5. Par ailleurs, quand bien même M. A... produit deux certificats médicaux établissant que son état de santé nécessite une alimentation régulière et équilibrée et qu'il résulte de l'instruction qu'il n'a pas pu disposer durant son séjour dans plusieurs établissements pénitentiaires de plaques chauffantes individuelles fonctionnelles, il ne justifie pas de manière non sérieusement contestable, faute en particulier de tout justificatif d'une dégradation significative de son état de santé et du caractère fréquent de l'absence de repas servis chauds dans les établissements pénitentiaires dans lesquels il a été incarcéré, de conditions de détention qui porteraient atteinte à la dignité humaine du seul fait qu'il n'a pas pu disposer de cet équipement optionnel.
6. En outre, si M. A... soutient qu'il n'aurait pas pu appeler sa famille à la suite du décès de son père, il ne l'établit pas, ni, en tout état de cause que cette circonstance n'aurait pas été justifiée par son propre comportement. Il résulte de l'instruction qu'il a bénéficié de trois visites pendant sa période de détention à Argentan et il n'est pas établi que le nombre de ses transfèrements serait justifié par d'autre motifs que les contraintes qu'implique le maintien de la sécurité et du bon ordre dans les établissements pénitentiaires et son propre comportement. Et, à supposer même que certains de ces transfèrements soient irréguliers, cette circonstance n'est pas de nature à caractériser les conditions indignes de détention alléguées par M. A..., ni même une atteinte disproportionnée à son droit au respect de la vie privée et familiale au sens de l'article 8 de la convention européenne de sauvegarde des droits de l'homme et des libertés fondamentales.
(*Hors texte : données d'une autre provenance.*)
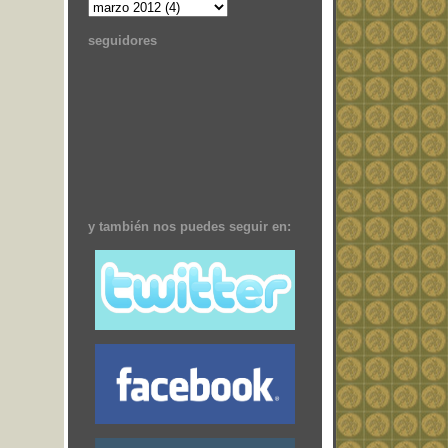
seguidores
y también nos puedes seguir en:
7. Enfin, il ne résulte pas de l'instruction que l'administration pénitentiaire aurait refusé à M. A... le droit de travailler sans motif valable, alors notamment que la commission pluridisciplinaire unique (CPU) a émis des avis défavorables à ses demandes de travail en raison de son attitude en détention.
8. Ainsi, dans les circonstances de l'espèce, les conditions de détention de M. A... n'ont pas atteint un degré de gravité tel que l'obligation invoquée puisse être regardée comme non sérieusement contestable. Il en résulte que M. A... n'est pas fondé à soutenir que c'est à tort que, par le jugement attaqué, le juge des référés du tribunal administratif de Caen a rejeté sa demande. Par voie de conséquence, sa requête doit être rejetée.
ORDONNE :
Article 1er : La requête de M. A... est rejetée.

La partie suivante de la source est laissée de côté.